CW/TW: Discussion of Transphobia
In late June of this year, I addressed J.K. Rowling’s gleeful exposure of her own transphobia. In my piece, I wrote that Rowling’s anti-trans views were often more insidious than blatant. As time progresses, however, all semblance of nuance appears to have withered away.
The insidious is degrading into the blatant. Rowling has, perhaps, realised that none but those already on her side were convinced by her efforts to appear ‘softcore’ in her hate. Instead, she now appears to opt for the extreme, full-throated transphobic spewing.
One could be forgiven for mistaking the present-day Twitter feed of Ms Rowling for that of an alt-right reactionary.
Her attacks against an institution like Stonewall for example, for nothing more than opposing exclusionary practices in sport, would perhaps be more at home coming from the mouth of an ultra-conservative, rather than a former luminary of liberalism.
Among the many things which I found egregious about Rowling’s infamous gender-critical essay was the claim that she was somehow making a great sacrifice for her principles.
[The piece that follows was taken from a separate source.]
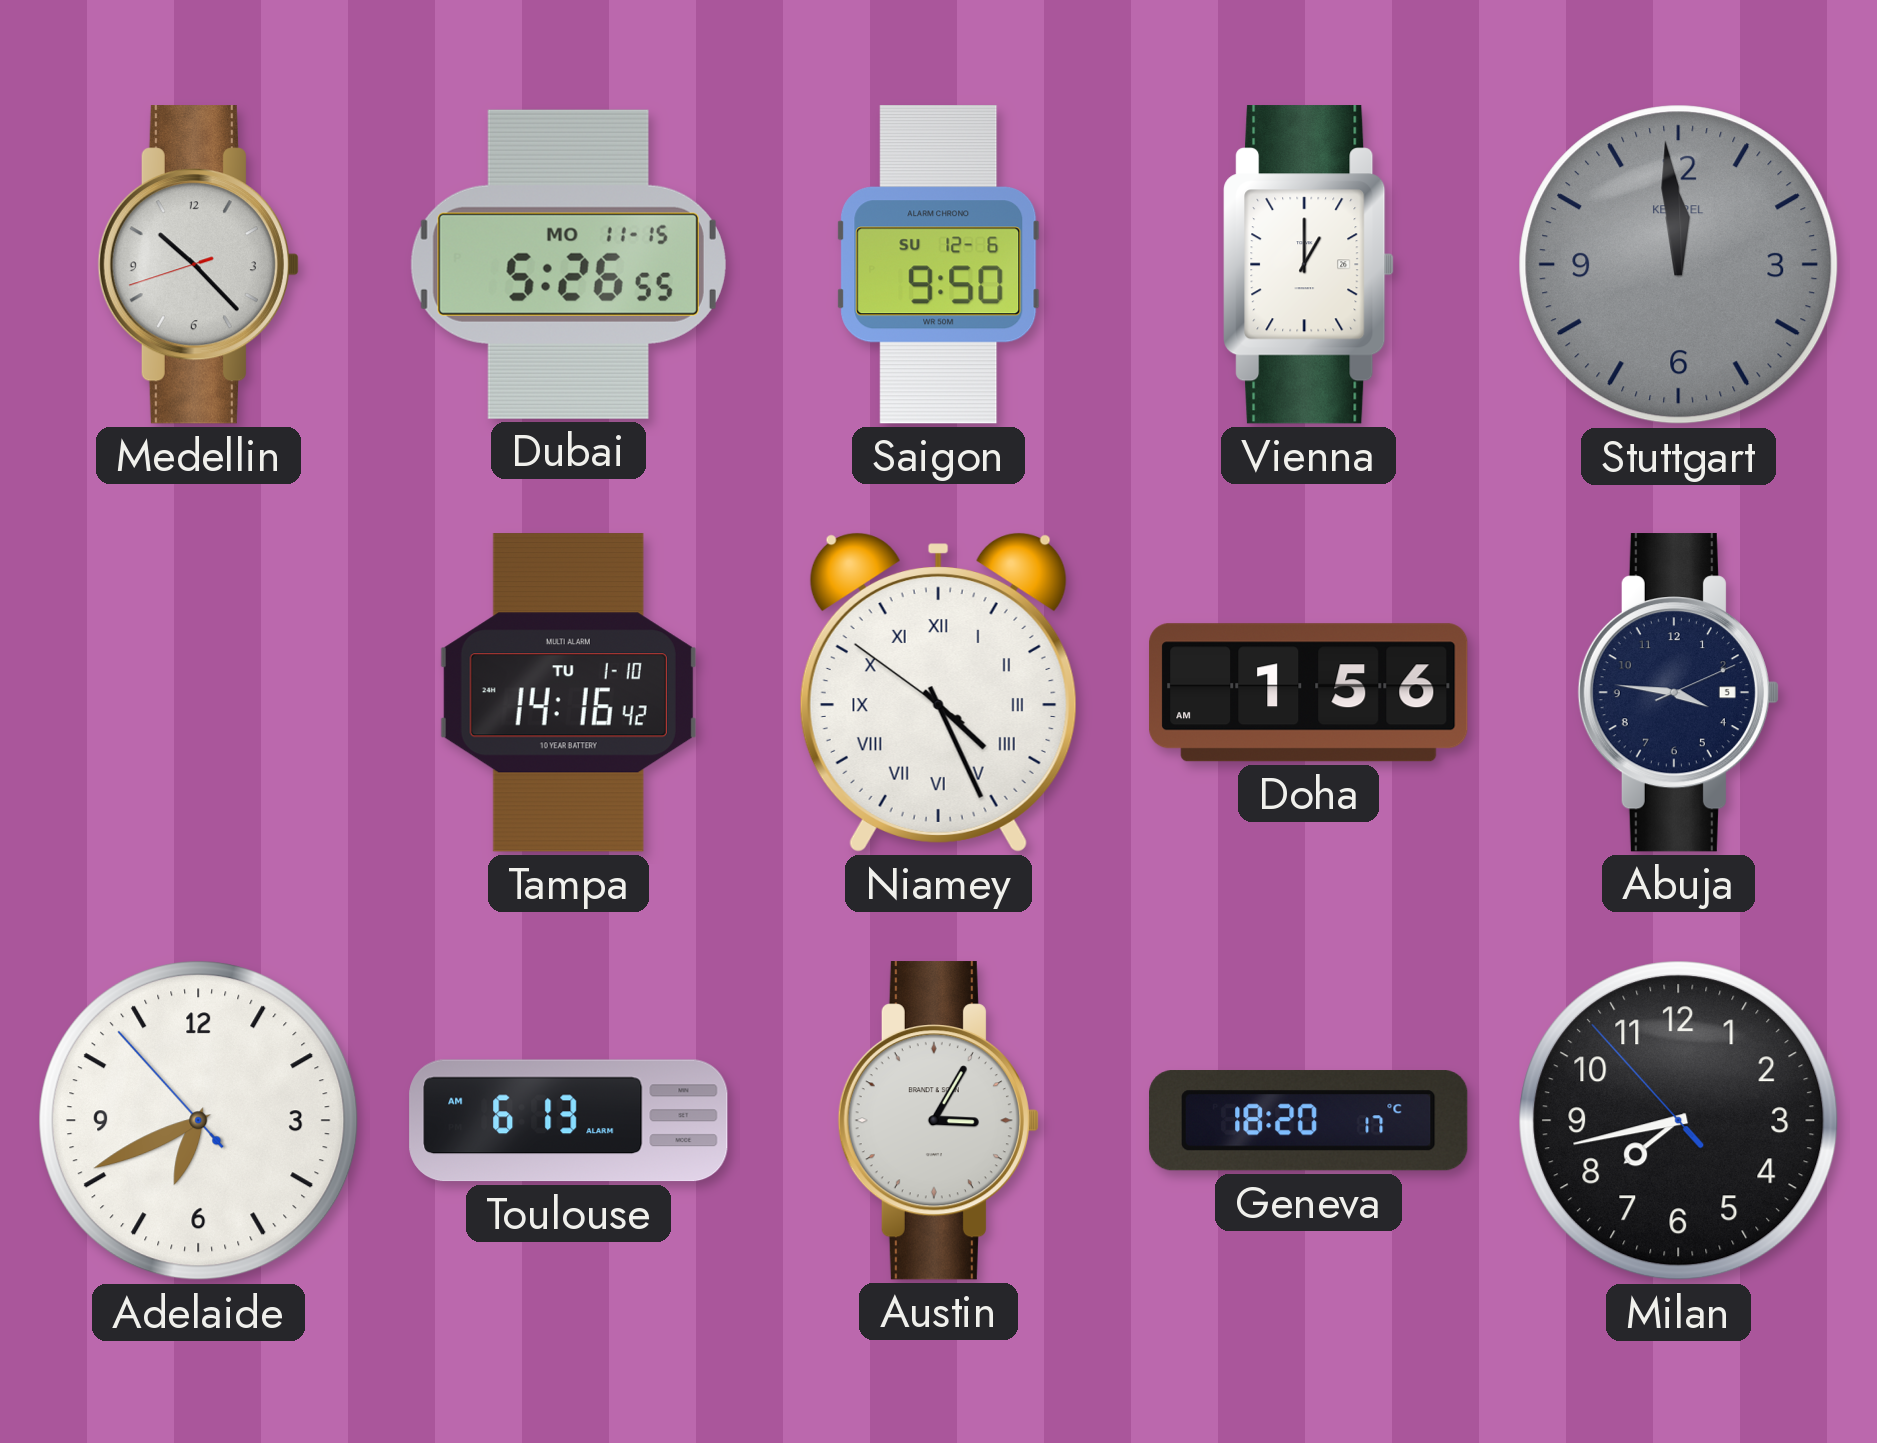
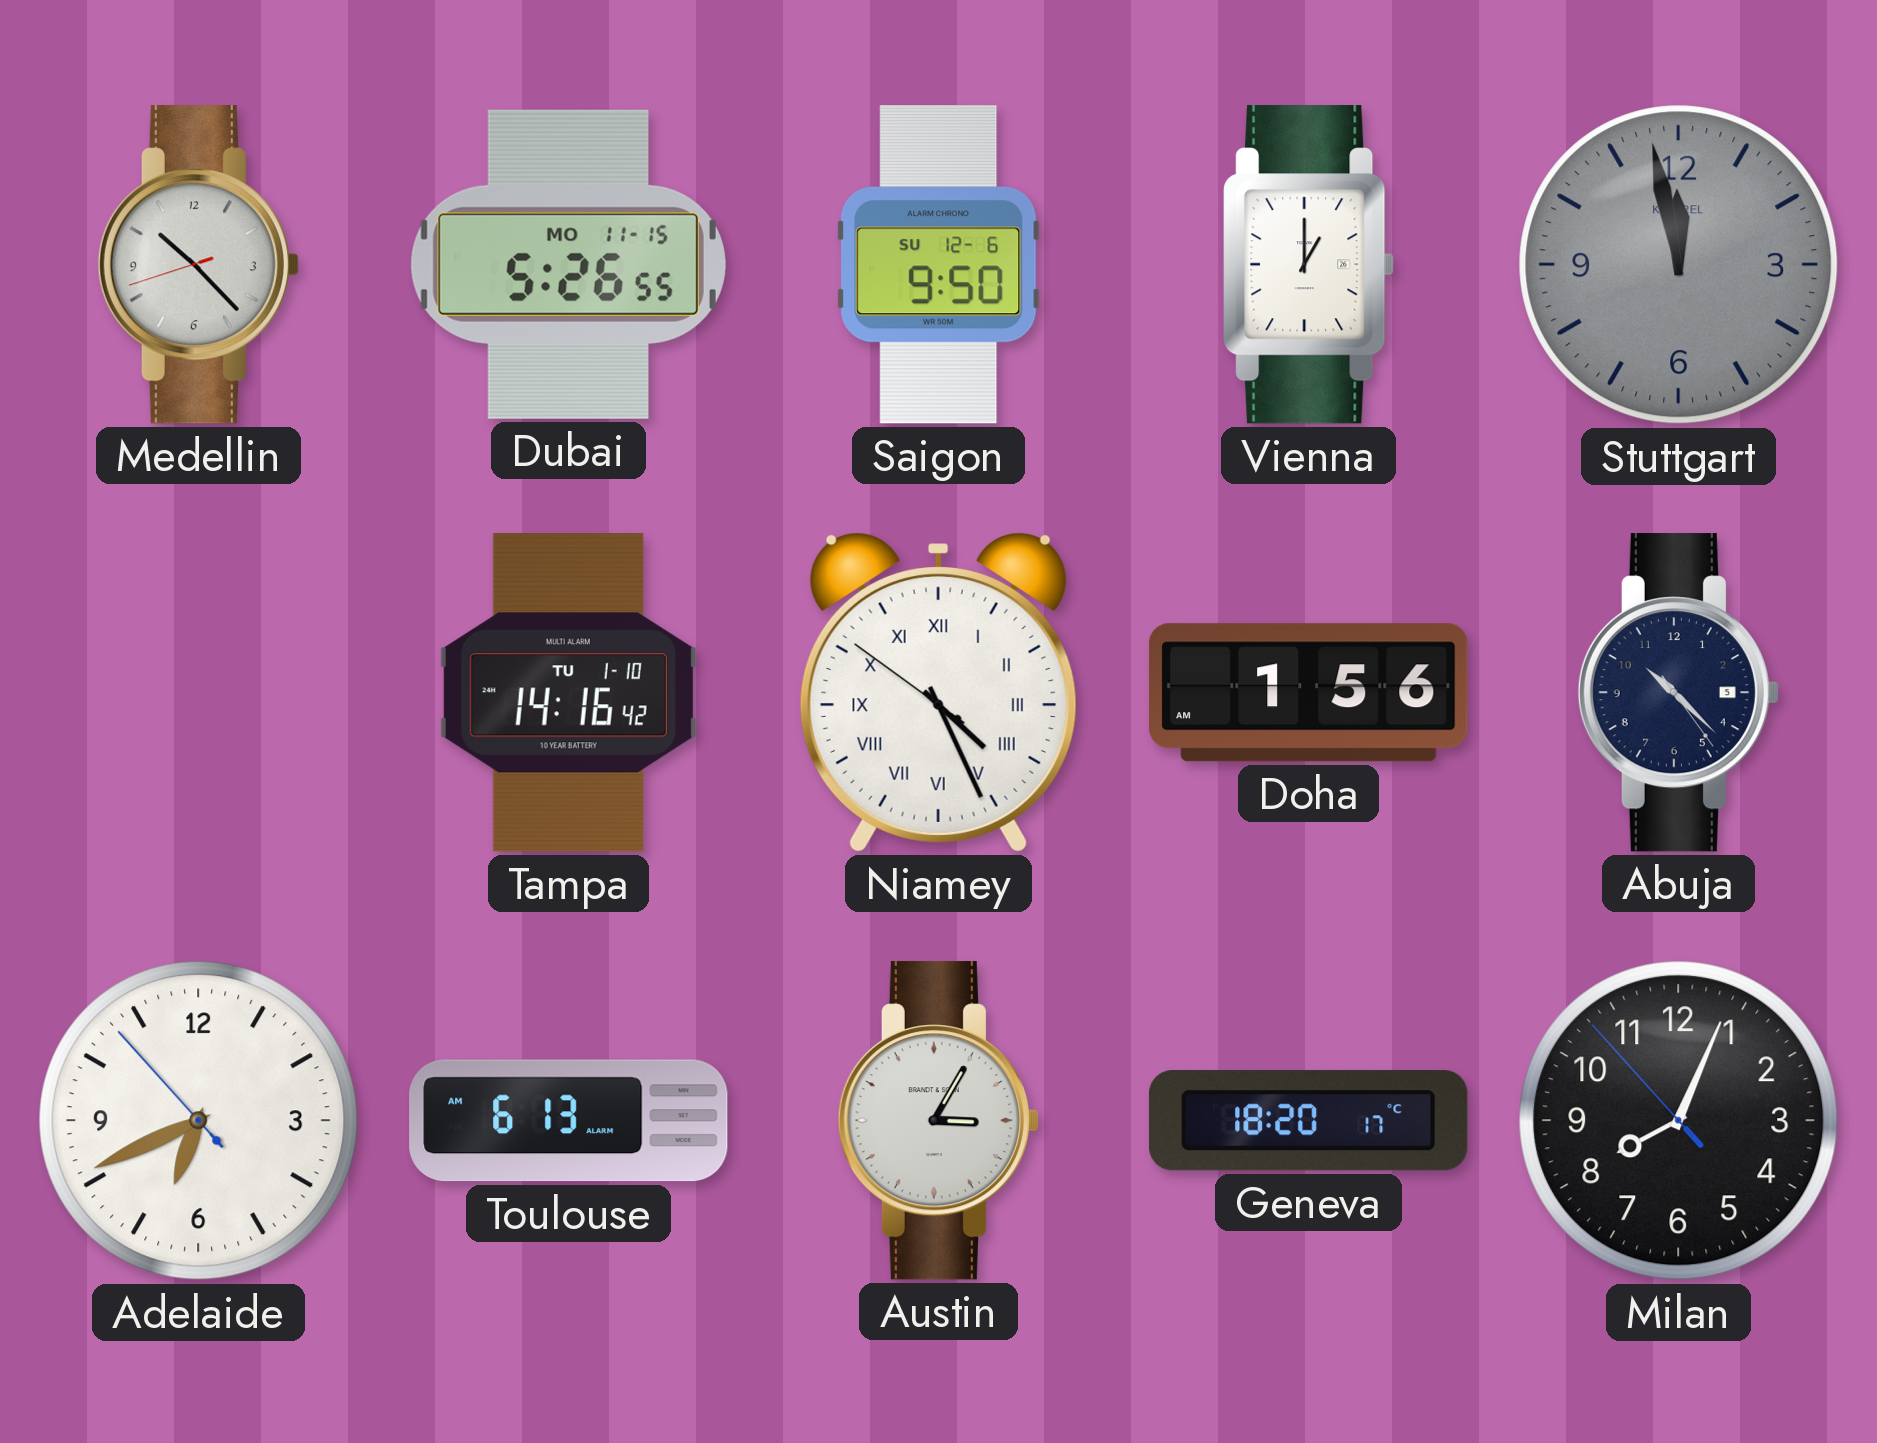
Stuttgart: 11:59 -> 11:58
Abuja: 3:46 -> 10:22
Milan: 7:42 -> 8:03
As I pointed out, a woman in the position of privilege that Rowling enjoys, with a net worth of over a billion and an enormous platform in the public eye is far less vulnerable than most. She talked of being denied free speech, while broadcasting her views to millions.
A woman who will never need to work again hardly needs to fear her off-colour remarks driving her out of a job. Yet again, with her latest controversy, Rowling has proved the lie to her words.
Her latest novel has already climbed to number one, in spite of its controversial content. Alongside what some have described as a racist and Islamophobic descriptions of Muslim characters, Rowling’s Troubled Blood, also features a ‘transvestite’ killer.
Including in her narrative, a cis man who dresses up in ‘feminine’ clothes in order to target and attack vulnerable women appears deliberately provocative.
It comes as the latest in the series of TERF dog whistles from Rowling, perpetuating the lie that equality for trans women places cis women in danger, despite no evidence for this.
The novel is the latest in Rowling’s Strike series, which has already been a vessel for its author’s transphobia. A previous instalment from 2018, titled The Silkworm, featured an ‘unstable and aggressive’ trans woman.
This piece also featured the heavily criticised line “(prison) won’t be fun for you… not pre-op”. Rowling claimed in her diatribe, in a tired TERF talking point (one of her trademarks) that she did not harbour any irrational hate. Her own words say otherwise.
While trivial, I find it no small irony that Rowling chooses to publish her newer crime ‘thrillers’ under the pen name Robert Galbraith. Clearly, she would find it disrespectful if someone chose to refer to her in person exclusively by this name and its male pronouns.
Logic, however, has never been an essential item of the TERF toolkit. Neither, unfortunately, has empathy. Perhaps the use of a pseudonym is a conscious PR move on Rowling’s part.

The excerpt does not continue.